(Entries taken from a collection)
>>>>>
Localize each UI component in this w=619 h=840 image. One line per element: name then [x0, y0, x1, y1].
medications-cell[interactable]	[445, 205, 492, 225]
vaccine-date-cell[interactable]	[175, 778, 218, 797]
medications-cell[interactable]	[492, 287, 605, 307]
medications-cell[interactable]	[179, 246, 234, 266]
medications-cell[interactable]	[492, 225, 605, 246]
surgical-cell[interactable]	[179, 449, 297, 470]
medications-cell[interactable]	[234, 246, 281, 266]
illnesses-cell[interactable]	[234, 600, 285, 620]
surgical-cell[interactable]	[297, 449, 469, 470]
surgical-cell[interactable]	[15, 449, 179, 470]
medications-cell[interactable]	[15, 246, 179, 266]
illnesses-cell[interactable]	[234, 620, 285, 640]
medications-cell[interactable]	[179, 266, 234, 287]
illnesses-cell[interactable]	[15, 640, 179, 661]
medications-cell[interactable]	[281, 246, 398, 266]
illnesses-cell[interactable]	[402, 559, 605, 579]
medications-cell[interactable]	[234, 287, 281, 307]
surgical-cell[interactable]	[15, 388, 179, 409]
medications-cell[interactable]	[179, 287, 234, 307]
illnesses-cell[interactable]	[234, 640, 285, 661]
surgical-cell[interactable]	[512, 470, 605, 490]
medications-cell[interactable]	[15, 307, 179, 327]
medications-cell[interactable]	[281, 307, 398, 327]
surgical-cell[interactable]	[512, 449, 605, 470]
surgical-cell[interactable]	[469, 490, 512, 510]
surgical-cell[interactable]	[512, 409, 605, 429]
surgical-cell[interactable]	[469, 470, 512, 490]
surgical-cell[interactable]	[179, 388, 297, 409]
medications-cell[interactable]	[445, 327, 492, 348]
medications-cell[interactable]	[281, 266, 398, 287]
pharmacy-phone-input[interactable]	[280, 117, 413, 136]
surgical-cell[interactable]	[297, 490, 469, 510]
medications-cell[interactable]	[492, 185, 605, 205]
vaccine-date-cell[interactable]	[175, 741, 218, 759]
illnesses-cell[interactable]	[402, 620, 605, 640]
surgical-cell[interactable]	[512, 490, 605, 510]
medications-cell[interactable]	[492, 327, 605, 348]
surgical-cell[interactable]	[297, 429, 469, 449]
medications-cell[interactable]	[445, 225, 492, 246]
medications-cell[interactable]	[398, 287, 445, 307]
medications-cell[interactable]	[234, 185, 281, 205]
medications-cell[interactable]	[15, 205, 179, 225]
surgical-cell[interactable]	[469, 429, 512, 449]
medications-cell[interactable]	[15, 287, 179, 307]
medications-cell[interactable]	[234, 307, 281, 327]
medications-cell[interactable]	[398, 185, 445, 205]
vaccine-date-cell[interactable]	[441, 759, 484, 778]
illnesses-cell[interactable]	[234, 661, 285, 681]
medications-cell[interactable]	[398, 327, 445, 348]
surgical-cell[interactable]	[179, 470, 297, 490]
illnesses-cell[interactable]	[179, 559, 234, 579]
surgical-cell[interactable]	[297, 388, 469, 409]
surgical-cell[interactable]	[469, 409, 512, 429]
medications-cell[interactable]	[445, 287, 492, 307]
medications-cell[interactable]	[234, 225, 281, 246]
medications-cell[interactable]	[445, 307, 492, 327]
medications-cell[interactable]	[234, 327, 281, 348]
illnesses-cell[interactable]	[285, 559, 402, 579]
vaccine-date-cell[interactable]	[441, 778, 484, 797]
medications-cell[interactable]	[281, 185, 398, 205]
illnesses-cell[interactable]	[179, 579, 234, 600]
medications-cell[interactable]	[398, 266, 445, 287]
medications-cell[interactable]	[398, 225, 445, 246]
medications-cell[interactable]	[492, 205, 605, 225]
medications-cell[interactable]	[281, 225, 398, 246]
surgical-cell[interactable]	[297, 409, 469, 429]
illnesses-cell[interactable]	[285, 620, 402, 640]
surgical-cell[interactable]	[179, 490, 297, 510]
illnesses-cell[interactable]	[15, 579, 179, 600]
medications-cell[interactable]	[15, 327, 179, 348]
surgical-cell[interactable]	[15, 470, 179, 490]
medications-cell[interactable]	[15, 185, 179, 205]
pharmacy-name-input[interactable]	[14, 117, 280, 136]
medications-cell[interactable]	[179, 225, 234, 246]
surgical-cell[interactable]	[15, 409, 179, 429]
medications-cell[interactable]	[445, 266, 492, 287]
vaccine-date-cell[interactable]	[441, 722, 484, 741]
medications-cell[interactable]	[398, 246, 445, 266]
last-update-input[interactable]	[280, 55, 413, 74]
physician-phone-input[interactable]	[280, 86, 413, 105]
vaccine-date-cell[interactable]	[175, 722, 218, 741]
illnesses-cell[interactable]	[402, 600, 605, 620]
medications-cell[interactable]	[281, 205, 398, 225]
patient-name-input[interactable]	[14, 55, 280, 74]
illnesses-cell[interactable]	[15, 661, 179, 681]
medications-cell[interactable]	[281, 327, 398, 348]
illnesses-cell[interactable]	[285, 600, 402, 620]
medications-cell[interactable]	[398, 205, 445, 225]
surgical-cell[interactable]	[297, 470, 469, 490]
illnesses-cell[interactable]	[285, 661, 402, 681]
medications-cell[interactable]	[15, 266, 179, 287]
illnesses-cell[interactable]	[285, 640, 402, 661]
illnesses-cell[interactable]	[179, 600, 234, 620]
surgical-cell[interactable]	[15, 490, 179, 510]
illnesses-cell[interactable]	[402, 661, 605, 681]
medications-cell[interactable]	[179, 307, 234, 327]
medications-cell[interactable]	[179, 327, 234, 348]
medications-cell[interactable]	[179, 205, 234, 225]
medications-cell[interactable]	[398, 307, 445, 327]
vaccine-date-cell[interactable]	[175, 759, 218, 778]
<<<<<
Exercise description: Each line in the records that carries "pharmacy" must be copied out.

Answer for the task:
pharmacy-phone-input[interactable]	[280, 117, 413, 136]
pharmacy-name-input[interactable]	[14, 117, 280, 136]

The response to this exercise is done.